Integrating the Health of Socially Vulnerable Populations into Residency Programs
Luke A. Rannelli MD MSc, Karen Tang MD, Rahim Kachra MD, Janeve Desy MD, Gabriel Fabreau MD MPH
In Canada, growing disparities in health disproportionally affect socially vulnerable populations. The Royal College of Physician and Surgeons of Canada has attempted to incorporate health equity for socially vulnerable populations within the competency training objectives set forth for internal medicine (IM) residents. However, trainee exposure to these populations beyond inpatient contact in tertiary care hospitals has not traditionally been a requirement of IM training. At the University of Calgary, we have developed a four-week clinical rotation that aims to expose residents to social determinants for socially vulnerable populations.
To our knowledge this is the first clinical rotation within an IM program in Canada dedicated to exposing and educating residents on the broader care of socially vulnerable populations. Our goal is to train internists and subspecialists to gain the empathy, skills, and knowledge to better provide care for socially vulnerable populations and to advocate for health equity, throughout their careers.
Au Canada, les disparités croissantes de santé affectent de manière disproportionnée les populations socialement vulnérables. Le Collège royal des médecins et chirurgiens du Canada a tenté d'intégrer l'équité en santé pour les populations socialement vulnérables dans les objectifs de formation aux compétences énoncés pour les résidents en médecine interne (GI). Toutefois, l'exposition des stagiaires à ces populations au-delà des contacts avec les patients hospitalisés dans les hôpitaux de soins tertiaires n'a pas toujours été une exigence de la formation en GI. À l'Université de Calgary, nous avons mis au point une rotation clinique de quatre semaines qui vise à exposer les résidents aux déterminants sociaux des populations socialement vulnérables.
À notre connaissance, il s'agit de la première rotation clinique au sein d'un programme de GI au Canada consacré à l'exposition et à l'éducation des résidents sur les soins plus larges des populations socialement vulnérables. Notre objectif est de former des internistes et des sous-spécialités pour acquérir l'empathie, les compétences et les connaissances pour mieux fournir des soins aux populations socialement vulnérables et pour plaider en faveur de l'équité en santé, tout au long de leur carrière.

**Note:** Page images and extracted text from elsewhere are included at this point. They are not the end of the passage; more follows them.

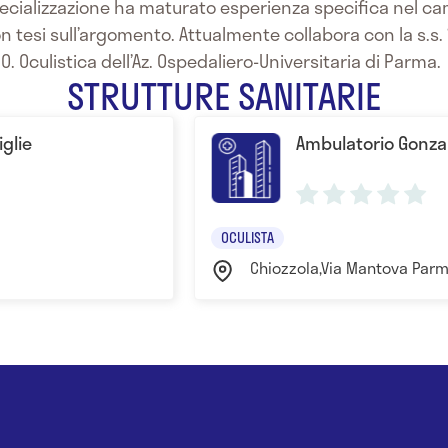
specializzazione ha maturato esperienza specifica nel c
on tesi sull’argomento. Attualmente collabora con la s.s.
O. Oculistica dell’Az. Ospedaliero-Universitaria di Parma.
STRUTTURE SANITARIE
iglie
Ambulatorio Gonza
OCULISTA
Chiozzola,Via Mantova Par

In Canada, growing disparities in health disproportionally affect socially vulnerable populations.1–5 While the majority of Canadians benefit from timely and high-quality care, some Canadians are still left behind.6–9
Accurately defining socially vulnerable populations can be difficult. We have adopted Mechanic & Tanner’s definition of socially vulnerable populations as groups of individuals that share susceptibility to harm as a result of economic arrangements, social status, inadequate community support systems and interpersonal networks.10 In Canada, examples of socially vulnerable populations include Indigenous Canadians, 11 low-income individuals, those experiencing housing and/or food insecurity,12 members of the lesbian gay bisexual transgendered queer (LGBTQ) community,12,13 and many new immigrants and refugees to Canada.14 These populations tend to be medically complex1–5 and present to acute care more often than individuals from the general population.15–18 Health disparities, therefore, have important implications for provincial health expenditures as socially vulnerable populations tend to require more hospital resources and have higher health care costs.16–18
Despite their increased medical complexity, adherence to medical therapy is often compromised, as individuals from socially vulnerable groups must often prioritize food and basic needs over costly medications. 5,19,20 Higher rates of mental illness and substance abuse further increase the socially vulnerable patient’s risk of adverse health outcomes.19–22 Ultimately, individuals from socially vulnerable groups will have considerably higher overall morbidity and lower life expectancy compared to the general population.3,15 Given these challenges, health care providers must identify and address the underlying social determinants of health in addition to medical and psychosocial issues to provide high-quality care to socially vulnerable individuals.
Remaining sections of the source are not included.